Anschließend stellte er die möglichen Finanzierungswege vor. Ganz klare Aussage von Rätz: „Kann man nicht bezahlen heißt: will man nicht bezahlen.“ Es gibt also das „Ulmer Modell“, die Wertschöpfungsabgabe (eine Steuer nur auf Unternehmensgewinne), eine zweckgebundene Abgabe (ähnlich der Ökosteuer), ein Umsatzsteuermodell, eine Ressourcensteuer, eine Finanzierung aus dem Sozialetat und eine zusätzliche Steuer auf Kapitalerträge und Dividenden. Keine davon ist bis zum Ende durchgerechnet, bei den Grundüberlegungen gäbe „es zu viele unwägbare Faktoren“, so Rätz. Ich gebe zu, dass ich in der Phase ein wenig unaufmerksam war, weil ich da noch über die Wertschöpfungsabgabe nachdachte, die de facto bedeuten würde, dass die Unternehmen und unternehmerisch tätigen Bürger auf jeden Fall in Deutschland festgehalten werden müssten. Ein Projekt, das nach 40jähriger Testphase im Jahr 1990 im Osten Deutschlands erfolglos beendet wurde.

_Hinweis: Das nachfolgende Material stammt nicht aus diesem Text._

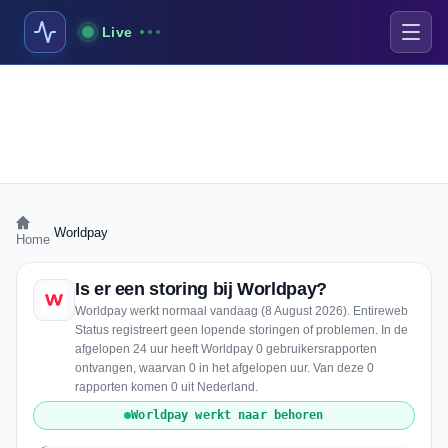
Live
›
Worldpay
Home
Is er een storing bij Worldpay?
Worldpay werkt normaal vandaag (8 August 2026). Entireweb
Status registreert geen lopende storingen of problemen. In de
afgelopen 24 uur heeft Worldpay 0 gebruikersrapporten
ontvangen, waarvan 0 in het afgelopen uur. Van deze 0
rapporten komen 0 uit Nederland.
Worldpay werkt naar behoren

Wichtig war dann noch der Hinweis, dass man einen Einstieg ins BGE dadurch hinbekommt, indem man die HartzIV-Gesetzgebung ändert und die Zumutbarkeit zur Arbeitsaufnahme streicht.

Zum Abschluss gab es eine kleine Aufzählung, wer denn vom BGE profitieren würde. Diese Aufzählung gebe ich kommentarlos wieder: Erwerbs-/ Einkommenslose, Beschäftigte in unangenehmen Jobs, Frauen, von „Ernährern“ Abhängige, Kreative und Menschen im Süden. Dazu mag sich jeder denken, was er will und die eigenen Schlüsse ziehen.

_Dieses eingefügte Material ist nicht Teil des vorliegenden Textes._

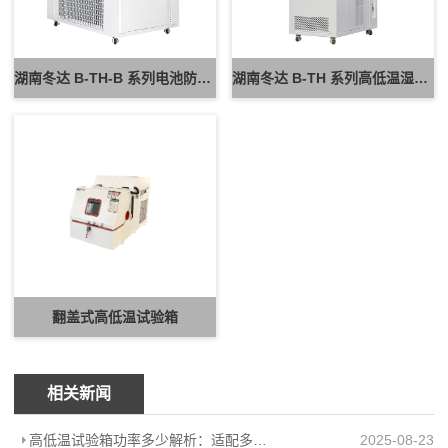
湖南冬达 B-TH-B 系列电池防爆试验箱 新能源电池高低温防爆测试设备
湖南冬达 B-TH 系列高低温湿热试验箱 可定制高低温循环可靠性测试设备
翻盖式高低温试验箱
相关新闻
高低温试验箱功率多少解析：适配多场景的高效能耗方案
2025-08-23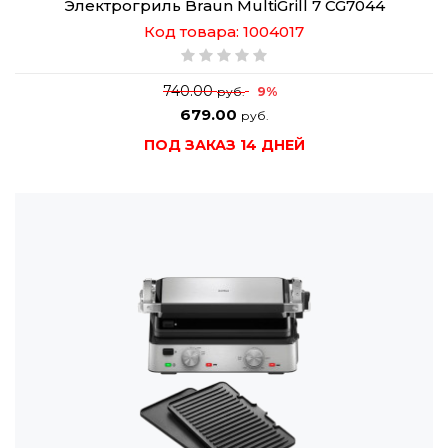
Электрогриль Braun MultiGrill 7 CG7044
Код товара: 1004017
740.00
9%
руб.
679.00
руб.
ПОД ЗАКАЗ 14 ДНЕЙ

Einen wichtige Satz von Werner Rätz möchte ich abschließend zitieren: „Wir wollen gesellschaftliche Teilhabe, weil wir gemeinsam Gesellschaft gestalten wollen.“ Na denn, Pirat!

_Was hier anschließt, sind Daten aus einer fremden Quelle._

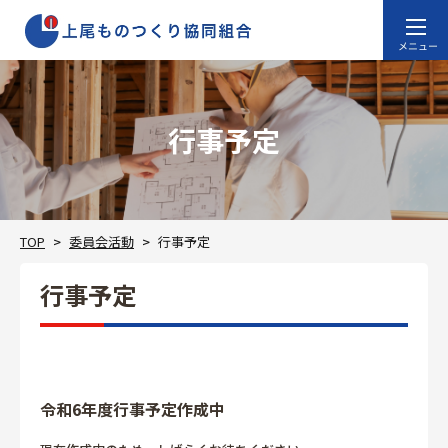
⾏事予定
TOP
委員会活動
⾏事予定
⾏事予定
令和6年度行事予定作成中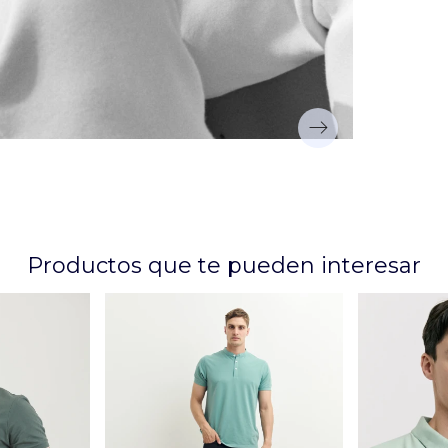
Productos que te pueden interesar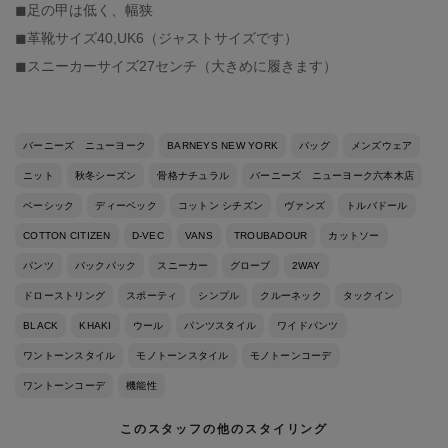
◼︎足の甲は低く、幅狭
◼︎革靴サイズ40,UK6（ジャストサイズです）
◼︎スニーカーサイズ27センチ（大きめに履きます）
バーニーズ ニューヨーク
BARNEYS NEW YORK
バッグ
メンズウェア
ニット
秋冬シーズン
骨格ナチュラル
バーニーズ ニューヨーク六本木店
ベーシック
ディーベック
コットン シチズン
ヴァンズ
トルバドール
COTTON CITIZEN
D-VEC
VANS
TROUBADOUR
カットソー
パンツ
バックパック
スニーカー
グローブ
2WAY
ドローストリング
スポーティ
シンプル
クルーネック
タックイン
BLACK
KHAKI
ウール
パンツスタイル
ワイドパンツ
ワントーンスタイル
モノトーンスタイル
モノトーンコーデ
ワントーンコーデ
機能性
このスタッフの他のスタイリング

Fazit der Veranstaltung aus meiner Sicht war, dass der Vortrag sicher keinen BGE-Gegner überzeugen konnte. BGE-Befürworter werden sich bestätigt fühlen können. Die wirklich wichtige Frage der Finanzierbarkeit nahm einen zu kleinen Raum ein und konnte nicht zufriedenstellend beantwortet werden. Aussagekräftig, dass auch der Referent nicht an eine Einführung des BGE in absehbarer Zeit glaubt.